What do you get when you mix two wet shavers together with a penchant to make a new scent, A Fougere! Not your ordinary Fougere though. I had an opportunity to work with Chad Irish on a completely new Fougere scent. Chad ordered a scent from my store that just wasn't for him. So I asked him what type of scent was it that he liked. What was it that really peaked his interests? Chad's reply to my dismay was "A good Fougere!"
Ok now I have to admit, I wasn't a Fougere person. I feel that everyone's nose is a little different than the next one. Now my nose has a tendency to like the fruits and not the greener notes that are in a Fougere. So I made a proposal to Chad, How about we make a Fougere, together!
Once I had a few options I would send the tester to Chad. He would live with the scent for a while then give me his feedback and opinions. I would take out the bad and replaced it with a better alternative. This was a slow process but a necessary one.Over the course of next few months, I found out what it was that Chad liked and disliked. Like mad scientists ( without the creepy lacky I must say) began the journey of Fougere discovery. The first attempt was ok but was too floral. It was really bordered on a feminine scent. So back to the drawing board.
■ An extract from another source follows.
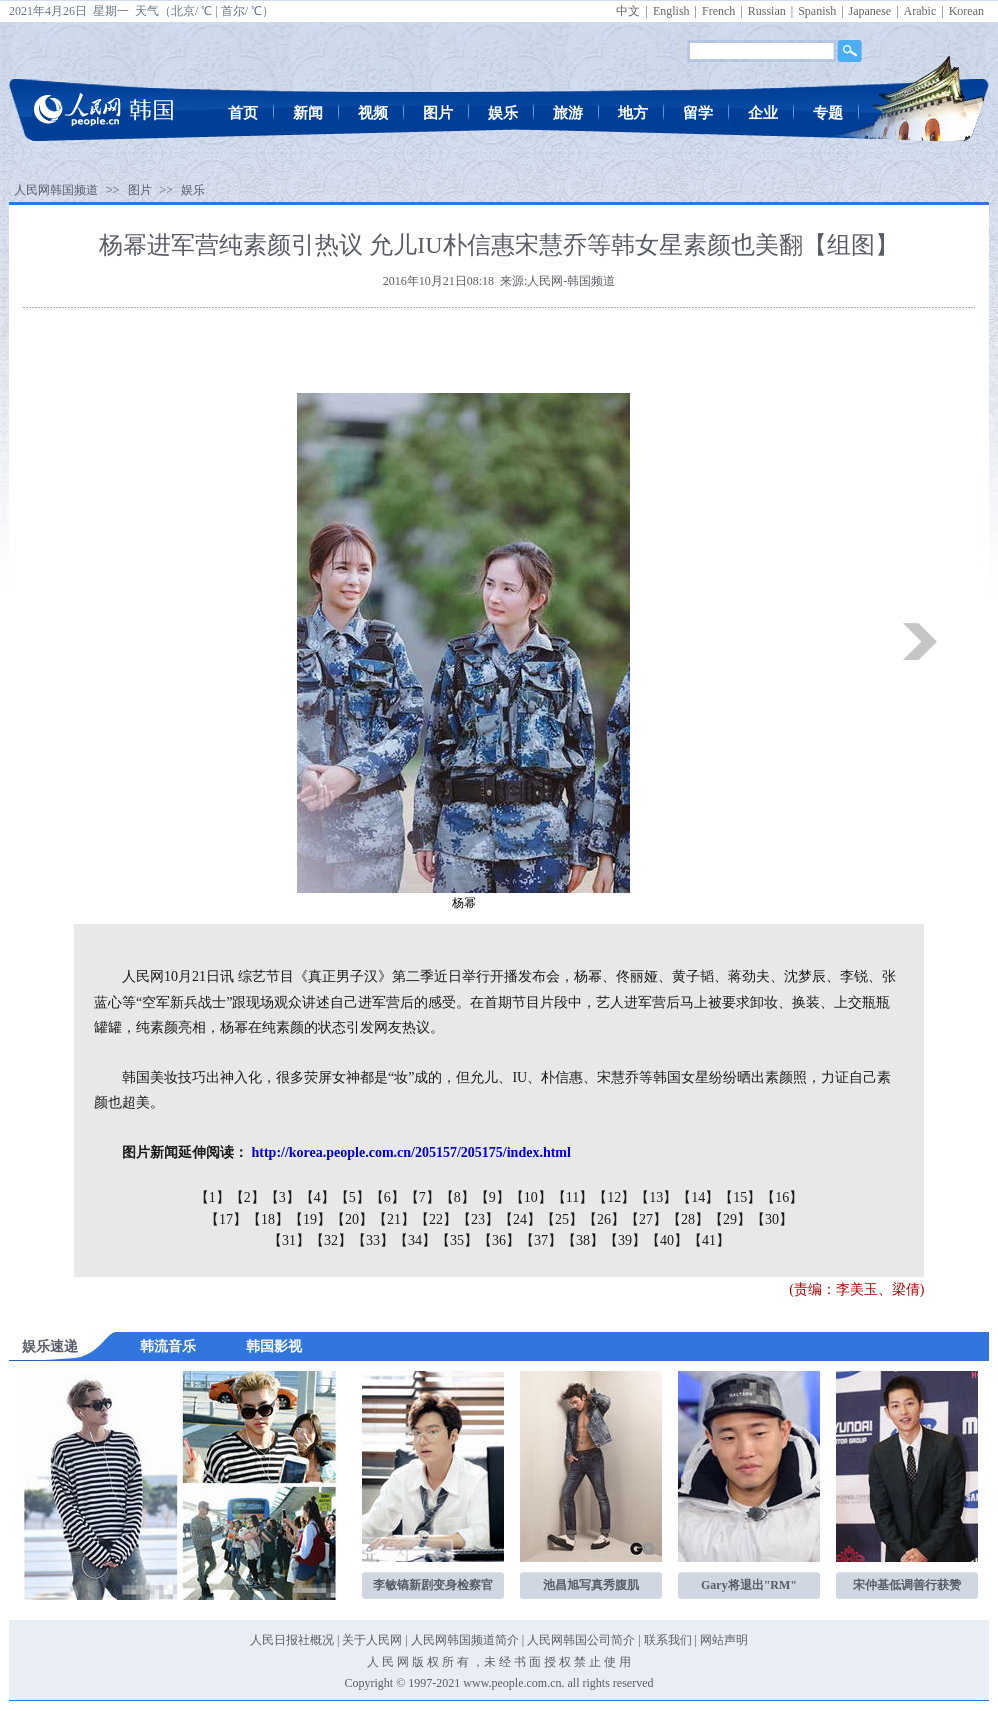 The image size is (998, 1711). I want to click on 【1】, so click(212, 1197). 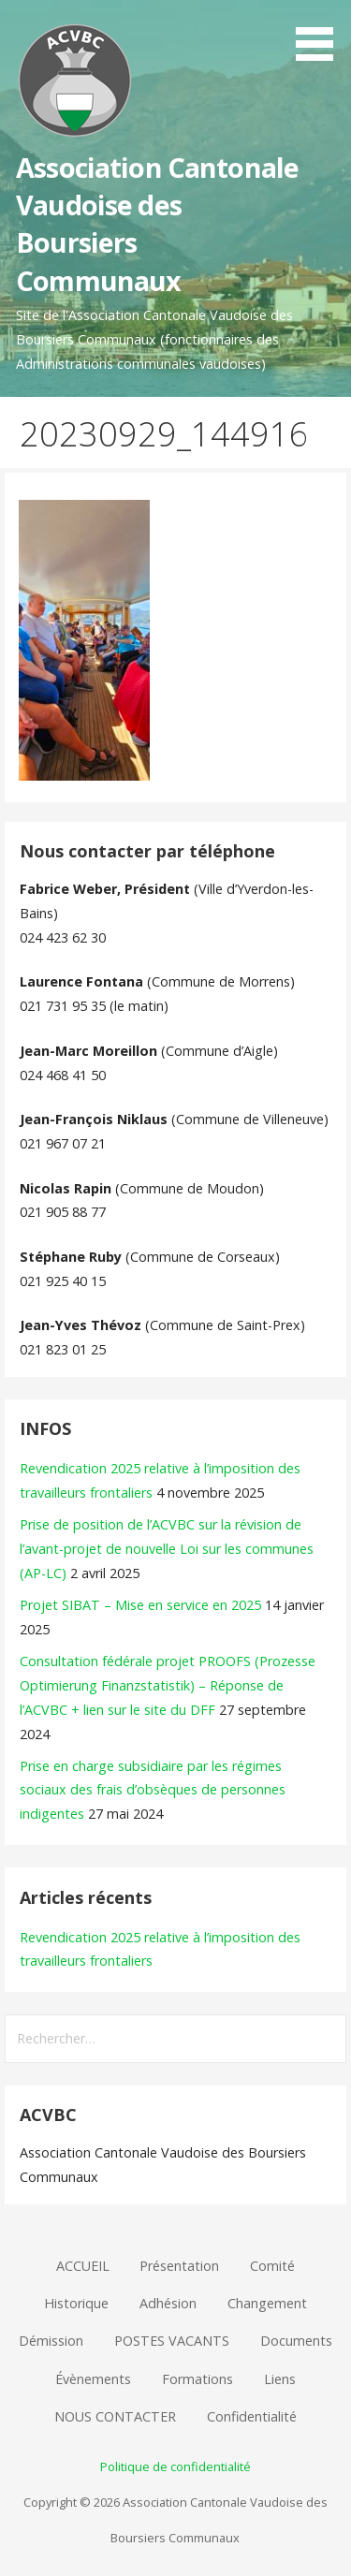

We finally agreed on one that is different from the rest. The Profile is Scottish grasses surrounded by forests of Firs, touched with oakmoss and ferns. Then highlighted with delicate fields of lavender blooms.When first applied you smell the green earthy notes, which fade off to lighter scents of ferns and oakmoss that give way to Lavender. When you shave you'll pick up this blend as it fills the room with the warm scent. Then after your shave, treat yourself to a little splash. The scent of Philip's Fougere will stay with you long after you apply it.
Now I have to say that Chad Irish is a humble man. I wanted to honor his contribution to the scent. I offered to name it after him, He politely told me that he would like to name it after his Grandfather Philip. HE sent me a photo of his grandfather, which I, in turn, sent to my artist to have drawn. I asked that he be drawn as a suave, debonair man which she did to perfection. This is how Philip's Fougere came to be, I think you'll agree that it's been a great collaboration and dedication.